[Source information Boundary: Start]

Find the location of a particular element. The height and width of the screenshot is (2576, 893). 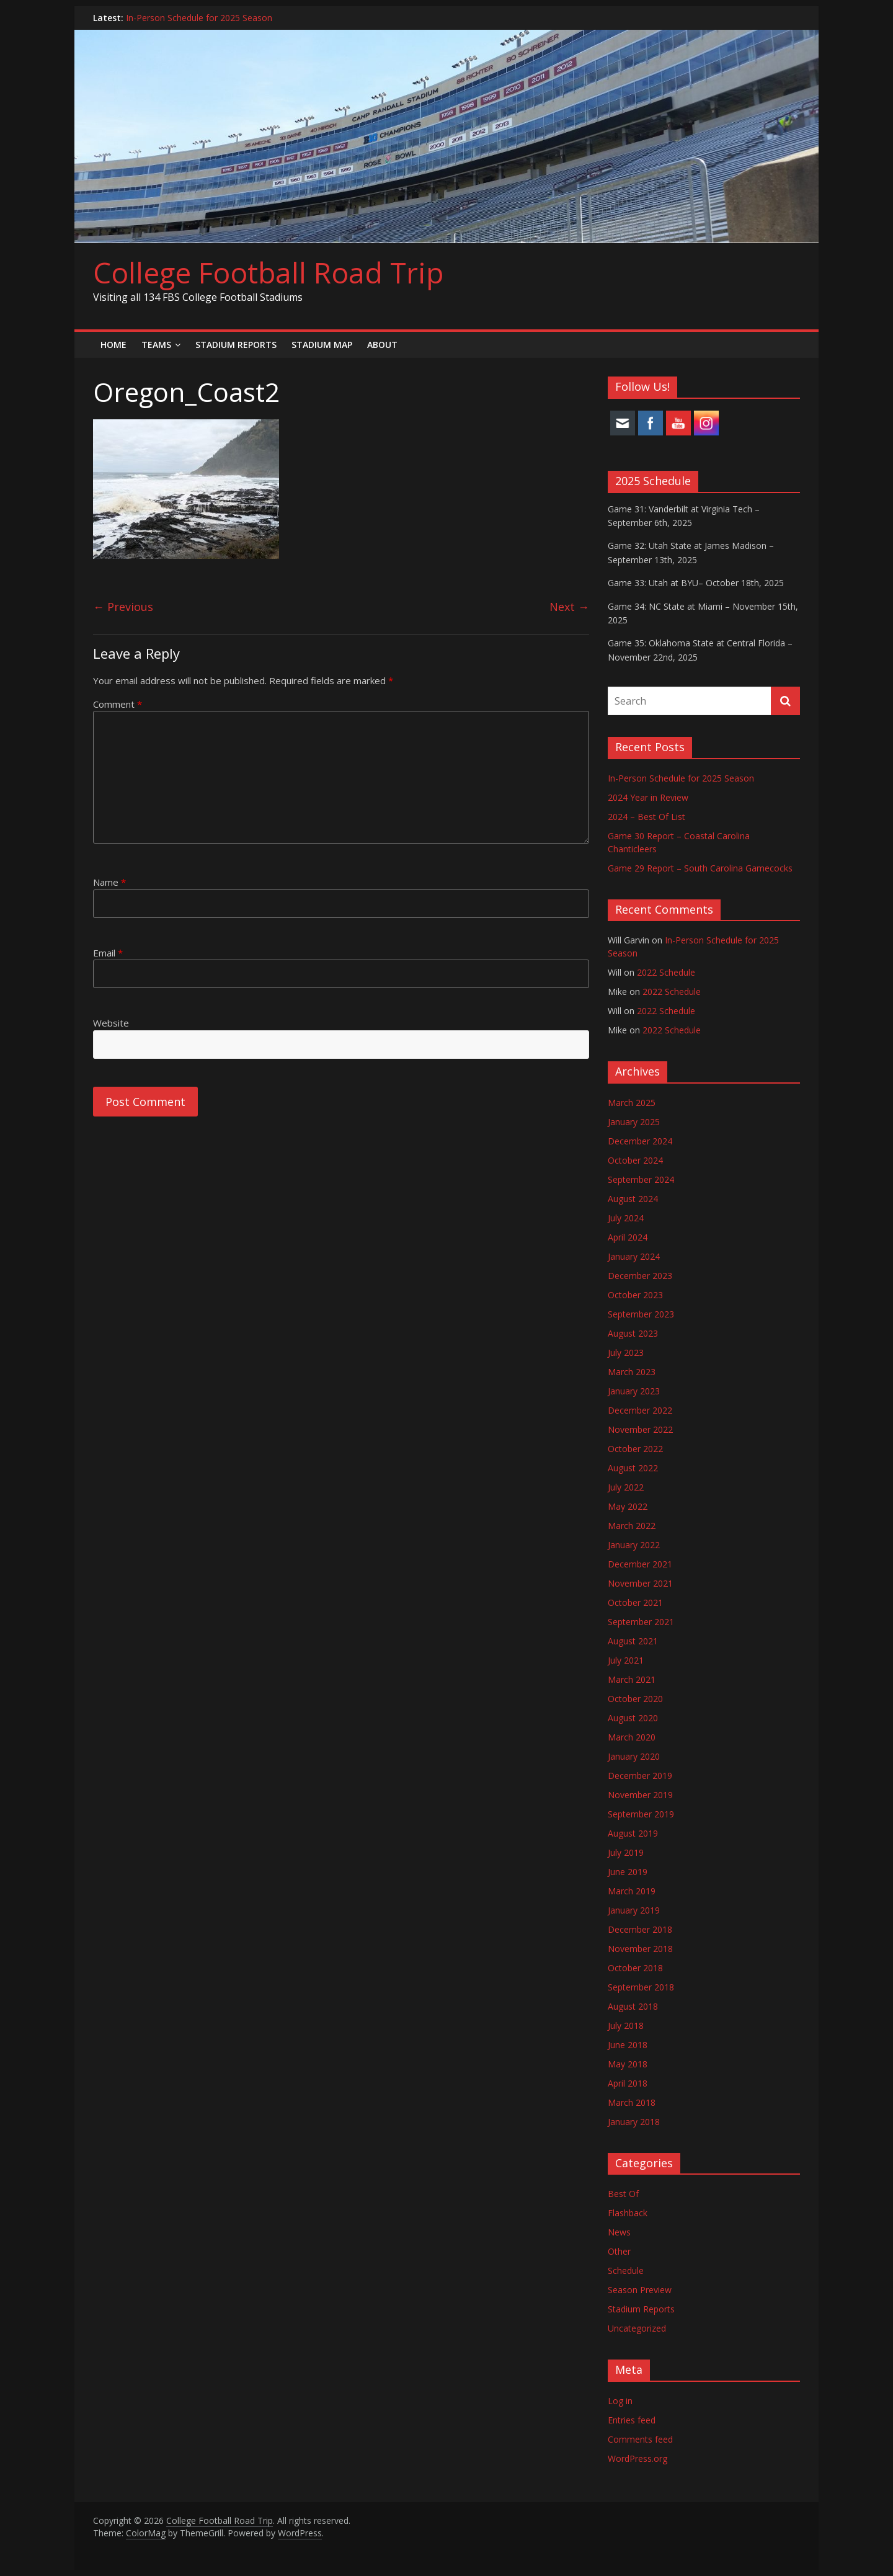

July 2022 is located at coordinates (626, 1487).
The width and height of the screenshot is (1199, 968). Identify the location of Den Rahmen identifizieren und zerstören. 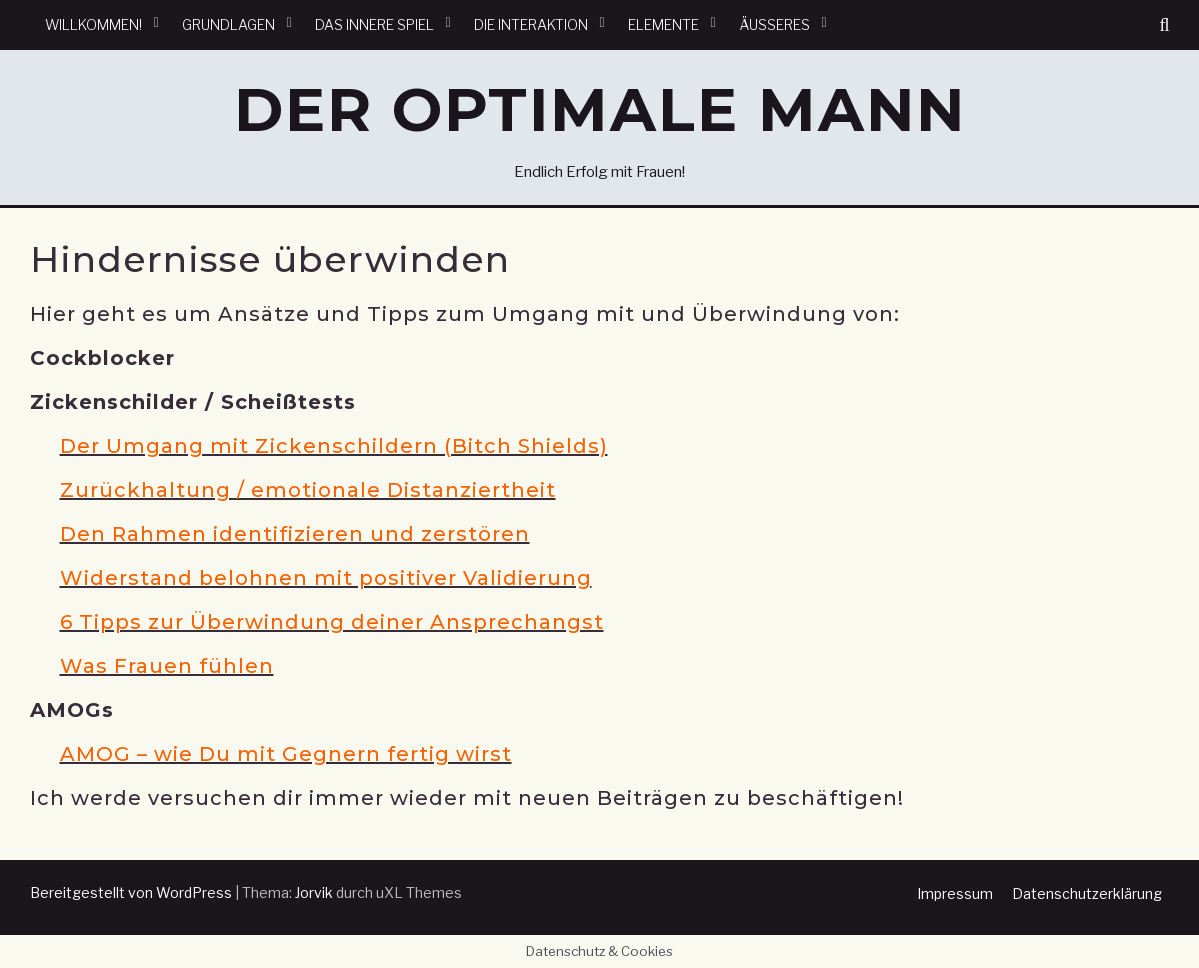
(295, 534).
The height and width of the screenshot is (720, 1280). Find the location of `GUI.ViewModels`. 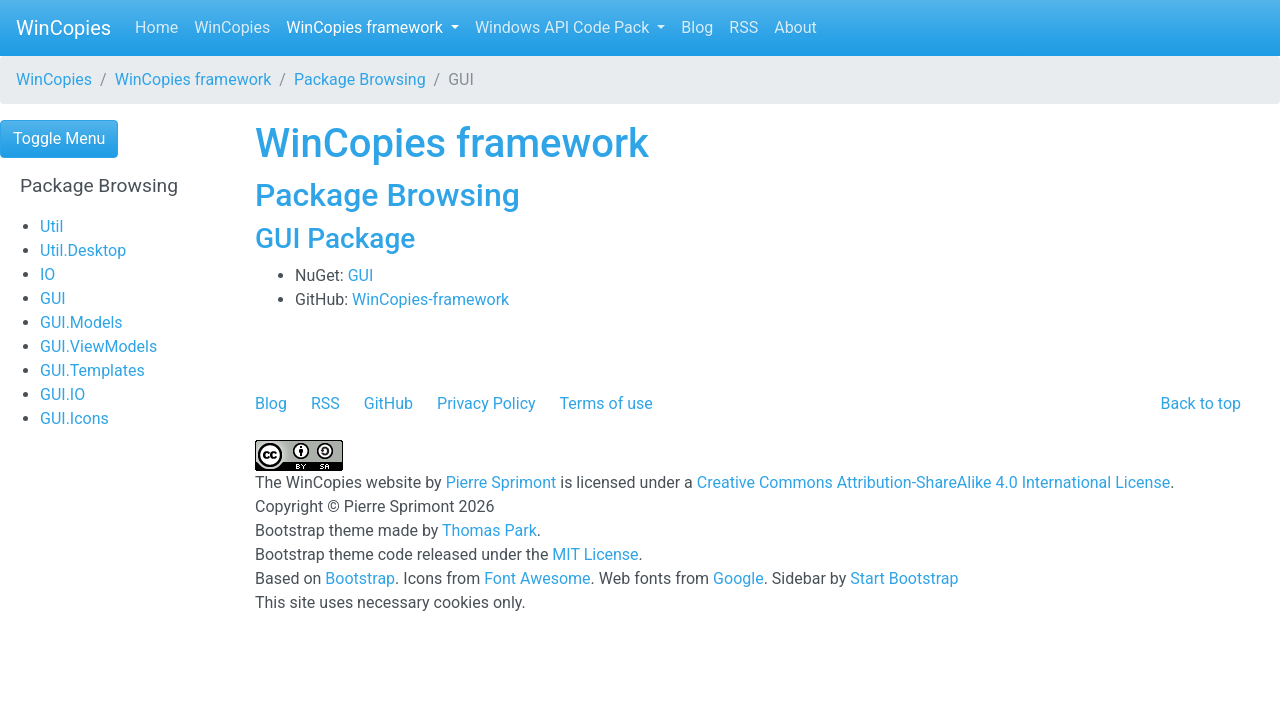

GUI.ViewModels is located at coordinates (98, 346).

[Source information Boundary: End]

About this exercise -> Your reply must match the data above line for line, except that it holds no pictures.

Problem solution ->
Find the location of a particular element. The height and width of the screenshot is (2576, 893). 

July 2022 is located at coordinates (626, 1487).
The width and height of the screenshot is (1199, 968). Identify the location of Den Rahmen identifizieren und zerstören. 
(295, 534).
The height and width of the screenshot is (720, 1280). Find the location of `GUI.ViewModels`. 

GUI.ViewModels is located at coordinates (98, 346).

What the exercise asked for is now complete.